A dependência econômica não precisa ser exclusiva, de modo que persiste ainda que a parte autora tenha outros meios de complementação de renda. Interpretação abrangente do teor da Súmula 229, do extinto E. TRF.
Nesse sentido, também não impede a concessão do benefício tem tela o fato de o dependente receber aposentadoria, pois o art. 124 da Lei nº 8.213/91 não veda a acumulação da pensão por morte com aposentadoria, quando presentes os requisitos legais. Nega, apenas, a acumulação de mais de uma pensão, deixada por cônjuge ou companheiro, assegurado o direito de se optar pelo pagamento da mais vantajosa.
Caso concreto
Comprovado o óbito de Demitro Cendaroglo em 16/11/2014.
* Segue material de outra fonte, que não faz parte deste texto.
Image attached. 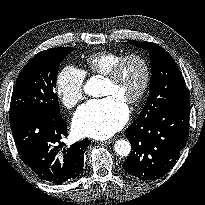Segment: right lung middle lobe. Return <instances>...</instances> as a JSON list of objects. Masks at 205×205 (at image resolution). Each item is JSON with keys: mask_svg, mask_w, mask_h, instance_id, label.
Segmentation results:
<instances>
[{"mask_svg": "<svg viewBox=\"0 0 205 205\" xmlns=\"http://www.w3.org/2000/svg\"><path fill=\"white\" fill-rule=\"evenodd\" d=\"M72 47H57L36 54L23 68L13 89L10 113L30 112L50 119L62 118L55 94L62 60Z\"/></svg>", "mask_w": 205, "mask_h": 205, "instance_id": "dd1d6c3e", "label": "right lung middle lobe"}]
</instances>
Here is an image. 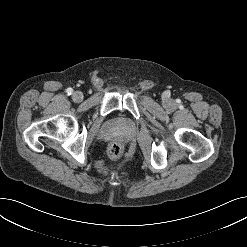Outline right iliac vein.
I'll return each mask as SVG.
<instances>
[{"mask_svg": "<svg viewBox=\"0 0 247 247\" xmlns=\"http://www.w3.org/2000/svg\"><path fill=\"white\" fill-rule=\"evenodd\" d=\"M72 99L75 102H81L83 100V93L80 91H75L72 95Z\"/></svg>", "mask_w": 247, "mask_h": 247, "instance_id": "63e3f726", "label": "right iliac vein"}]
</instances>
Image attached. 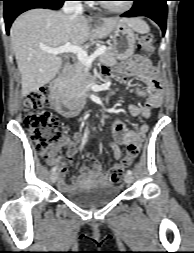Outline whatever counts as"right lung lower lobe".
Returning <instances> with one entry per match:
<instances>
[{"label": "right lung lower lobe", "instance_id": "obj_1", "mask_svg": "<svg viewBox=\"0 0 194 253\" xmlns=\"http://www.w3.org/2000/svg\"><path fill=\"white\" fill-rule=\"evenodd\" d=\"M4 1V20L6 32L9 33L14 19L24 11L33 8H60L65 0H0Z\"/></svg>", "mask_w": 194, "mask_h": 253}]
</instances>
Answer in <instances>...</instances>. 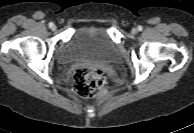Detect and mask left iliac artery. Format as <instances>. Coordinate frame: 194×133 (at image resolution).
<instances>
[{
  "instance_id": "44dca946",
  "label": "left iliac artery",
  "mask_w": 194,
  "mask_h": 133,
  "mask_svg": "<svg viewBox=\"0 0 194 133\" xmlns=\"http://www.w3.org/2000/svg\"><path fill=\"white\" fill-rule=\"evenodd\" d=\"M143 28L142 26H138V30L141 31Z\"/></svg>"
}]
</instances>
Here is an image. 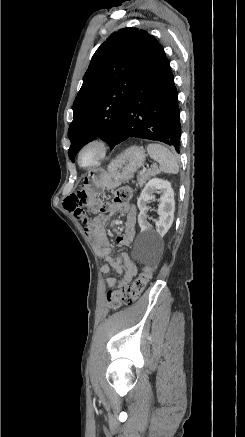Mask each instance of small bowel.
Wrapping results in <instances>:
<instances>
[{"label": "small bowel", "instance_id": "small-bowel-1", "mask_svg": "<svg viewBox=\"0 0 245 437\" xmlns=\"http://www.w3.org/2000/svg\"><path fill=\"white\" fill-rule=\"evenodd\" d=\"M83 190L86 188L84 185L81 187ZM86 193L79 190L71 194L66 200L64 207L72 213L77 219L82 221L81 226L91 236L92 244L96 254L104 261L101 268L102 273L109 274L111 268L116 271V276H110L105 280L108 287H125L137 274V267L134 261L128 254H116L111 249V243L106 231L104 220H93L92 215L86 213ZM92 203L91 206H94ZM111 212L121 211L126 215V221L124 224V232L117 236V242L123 246H129L136 234L137 223V210L132 203H113L111 205Z\"/></svg>", "mask_w": 245, "mask_h": 437}]
</instances>
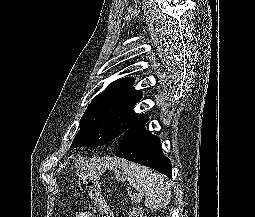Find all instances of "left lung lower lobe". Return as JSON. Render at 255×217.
<instances>
[{"mask_svg": "<svg viewBox=\"0 0 255 217\" xmlns=\"http://www.w3.org/2000/svg\"><path fill=\"white\" fill-rule=\"evenodd\" d=\"M149 120L142 115L123 134L115 155L172 176L170 160L163 154L160 139L144 128Z\"/></svg>", "mask_w": 255, "mask_h": 217, "instance_id": "0a47b994", "label": "left lung lower lobe"}]
</instances>
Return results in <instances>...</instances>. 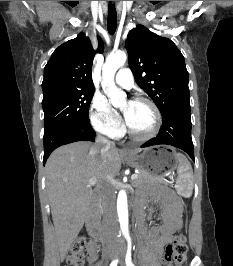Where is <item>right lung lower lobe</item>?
Segmentation results:
<instances>
[{"label": "right lung lower lobe", "instance_id": "obj_1", "mask_svg": "<svg viewBox=\"0 0 233 266\" xmlns=\"http://www.w3.org/2000/svg\"><path fill=\"white\" fill-rule=\"evenodd\" d=\"M95 132L90 123H80L63 126L51 133L44 135L45 164L51 152L59 146L76 141H94Z\"/></svg>", "mask_w": 233, "mask_h": 266}]
</instances>
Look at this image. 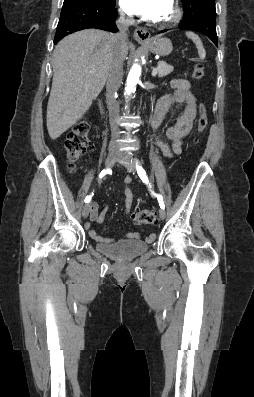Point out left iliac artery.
<instances>
[{
    "label": "left iliac artery",
    "mask_w": 254,
    "mask_h": 397,
    "mask_svg": "<svg viewBox=\"0 0 254 397\" xmlns=\"http://www.w3.org/2000/svg\"><path fill=\"white\" fill-rule=\"evenodd\" d=\"M136 162H137L136 169H137V172H138L139 177L141 178V180H142L144 183L148 184V176H147L145 170H144L140 165H138V161H136ZM151 192H152V194H153L154 196L157 197L160 207H161L162 209H164V208H165V204H164V201H163L162 196L156 194L154 191H151Z\"/></svg>",
    "instance_id": "44dca946"
}]
</instances>
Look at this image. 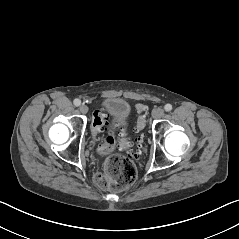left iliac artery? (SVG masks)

A qualidade de segurado do falecido restou incontroversa tendo em vista que era beneficiário de aposentadoria por tempo de contribuição.
Quanto à dependência econômica observa-se inicialmente que a parte autora era beneficiária de Amparo Social ao Idoso desde 22/07/2004 (NB 134477441-2), motivo pelo qual o INSS indeferiu a concessão da pensão por morte.
No entanto, a parte autora alega que nunca se separou de seu falecido marido, mantendo sua condição de dependente até a época do óbito.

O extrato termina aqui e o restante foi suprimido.